Hadoop has four main modules

Hadoop Common
Hadoop Distributed File System (HDFS)
Hadoop MapReduce
Hadoop Yet Another Resource Negotiator (YARN)

2. Hadoop Distributed File System (HDFS)

HDFS serves as the storage hub for Hadoop. HDFS abstracts numerous servers storing data into one giant warehouse of data. The abstraction makes the storing and fetching of large amounts of data extremely fluid. Big data is chunked out before it is stored in a distributed file system.

There are two main components to HDFS: NameNode and DataNode. NameNode serves as the master node that stores the location/addresses of the chunks of data stores in different machines/servers. DataNode, however, actually contains the chunked out data. The data in DataNode is replicated on several machines in order to serve as a backup in the event of a node failure.

3. MapReduce

The MapReduce module operates on two main worker nodes: Map and Reduce. On top of the Map and Reduce workers sits a MasterNode that schedules tasks on the workers. Map workers fetch raw data from the file system, organize it systematically in subsequent partitions, and pass it into a buffer. Reduce workers get the mapped data from the buffer and aggregate it according to a particular format given by the MasterNode. By the end of the procedure, the data is organized into an easily readable and manageable form.

4. Hadoop Yet Another Resource Negotiator (YARN)

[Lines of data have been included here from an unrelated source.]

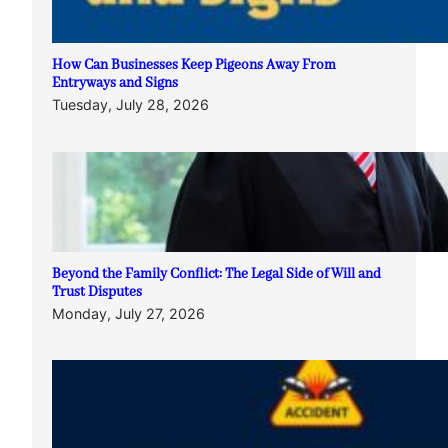
How Can Businesses Keep Pigeons Away From
Entryways and Signs
Tuesday, July 28, 2026
Beyond the Family Conflict: The Legal Side of Will and
Trust Disputes
Monday, July 27, 2026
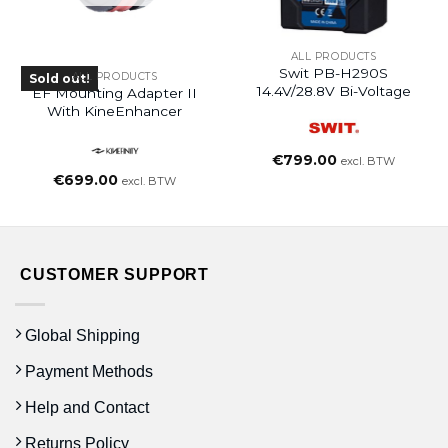
ALL PRODUCTS
Swit PB-H290S
ALL PRODUCTS
Sold out!
14.4V/28.8V Bi-Voltage
EF Mounting Adapter II
With KineEnhancer
€
799.00
excl. BTW
€
699.00
excl. BTW
CUSTOMER SUPPORT
Global Shipping
Payment Methods
Help and Contact
Returns Policy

YARN is Hadoop’s resource manager and job scheduler. YARN was introduced in Hadoop 2.0 to separate the resource management layer from the processing layer. YARN thrives on three main components: Client, Resource Manager, and Node Manager:

Client forwards jobs to the Resource Manager.
Resource Manager governs all the activities and serves as a master daemon to YARN. It first schedules tasks and allocates resources to the Node Manager and then it connects applications and monitors its health to restart it if the need arises.
Node Manager takes care of the individual node in the YARN architecture. It monitors health, manages resources, logs necessary metrics, and reports to the Resource Manager.